Photo: Sarah Brunson/U.S. Ski & Snowboard

 

On the final big climb, I had a choice to make. I was positioned on the outside and I could either surge ahead to try and be the first one over the top and into the downhill, or I could pull back a tiny bit and be in third position going into the downhill. I decided to pull back. Downhills are one of my biggest strengths (XC only, I am totally helpless and hopeless on alpine skis) and I wanted to be in the draft. I also wanted to be the one doing the passing, as there’s some psychological advantage to being on the hunt verses being the one hunted down. There was a really sketchy moment when all three of us swung wide out of the corner and I almost didn’t make it back onto the course before the v-boards began. Then I had to put my hands up as I almost caught a few pole tips to the face. But I still had a little more energy to burn so as we rounded the corner I gave it everything I had. A lot of people have asked me what I was thinking in those final hundred meters and the truth is, I don’t really remember! I was so in the zone that the only thing I could focus on was each push of my skis, every plant of my poles, and putting every bit of energy and power I had into going forward. I didn’t even hear the crowd! When we got to the line I threw my foot out and out of the corner of my eye I could see Stina lunge, too.

Final 100 meters.
Photo: Sarah Brunson/U.S. Ski & Snowboard

I knew I’d gotten across first.
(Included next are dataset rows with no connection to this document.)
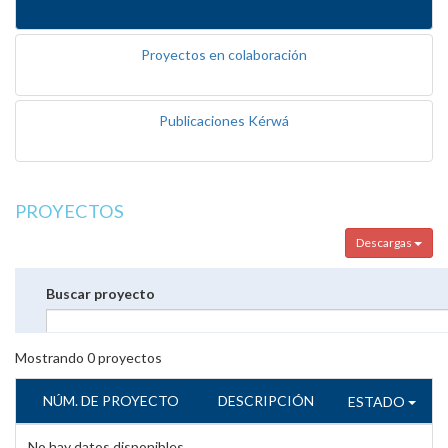
Proyectos en colaboración
Publicaciones Kérwá
PROYECTOS
Descargas
Buscar proyecto
Mostrando
0
proyectos
NÚM. DE PROYECTO
DESCRIPCIÓN
ESTADO
No hay datos disponibles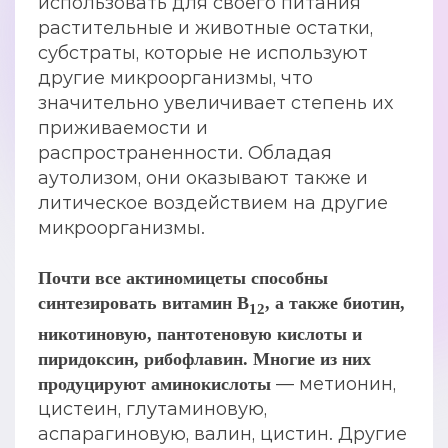
использовать для своего питания
растительные и животные остатки,
субстраты, которые не используют
другие микроорганизмы, что
значительно увеличивает степень их
приживаемости и
распространенности. Обладая
аутолизом, они оказывают также и
литическое воздействием на другие
микроорганизмы.
Почти все актиномицеты способны
синтезировать витамин В
, а также биотин,
12
никотиновую, пантотеновую кислоты и
пиридоксин, рибофлавин. Многие из них
— метионин,
продуцируют аминокислоты
цистеин, глутаминовую,
аспарагиновую, валин, цистин. Другие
I remember feeling kind of weirdly numb, like it wasn’t really happening.

This feeling…
Photo: Sarah Brunson/U.S. Ski & Snowboard

When Kikkan tackled me I asked her “did we just win the Olympics?!?!?” She was screaming and half-crying and that’s when it started to sink in.

Trying to process what had just happened! (Cody Downard photo)

But the moment I’m always going to remember is when we finally got up and saw our team alongside the boards right at the finish line. Everyone was crying, laughing, screaming…there was no way to really process what had just happened!

This moment was the best feeling ever!
Photo: Sarah Brunson/U.S. Ski & Snowboard

Getting to hug the team and see the emotion and fierce happiness on everyone’s faces made it finally feel real to me. I have to say, there’s something wickedly wonderful about making grown men cry tears of happiness. The girls from every other team came to hug us as well, which was a really amazing feeling. It was like the whole world was celebrating with us! I’ve been lucky enough to make good friends on every team and it’s been so fun to share the ups and downs of ski racing with them, as we all know what each other is experiencing.

Happy tears with Liz (Noah Hoffman photo)

Getting congrats from the other girls – although clearly, I’m still out of it!
Photo: Sarah Brunson/U.S. Ski & Snowboard

My family was there – my Mom, Dad, sister, grandmother, aunt, uncle and my boyfriend Wade. Getting to hug them right after the race was another big flood of emotion! I didn’t even know how to process what was happening. And so began the whirlwind.

A photo from earlier in the week of my support crew! Auntie Holly, Wade, Uncle Blair, my Dad, Meme, Mom and Sister.

We were pulled one way for the flower ceremony, then the media began. Then anti-doping (I was tested 5 times during the games), then a press conference, then the Today Show and more media. We got home well after midnight! At some point someone sat me down and put a piece of pizza in my hand, which felt like the kindest gesture in the world. Then it was time to still celebrate what we had accomplished, but also figure out how to focus in again for the last event of the games. I wasn’t done racing yet!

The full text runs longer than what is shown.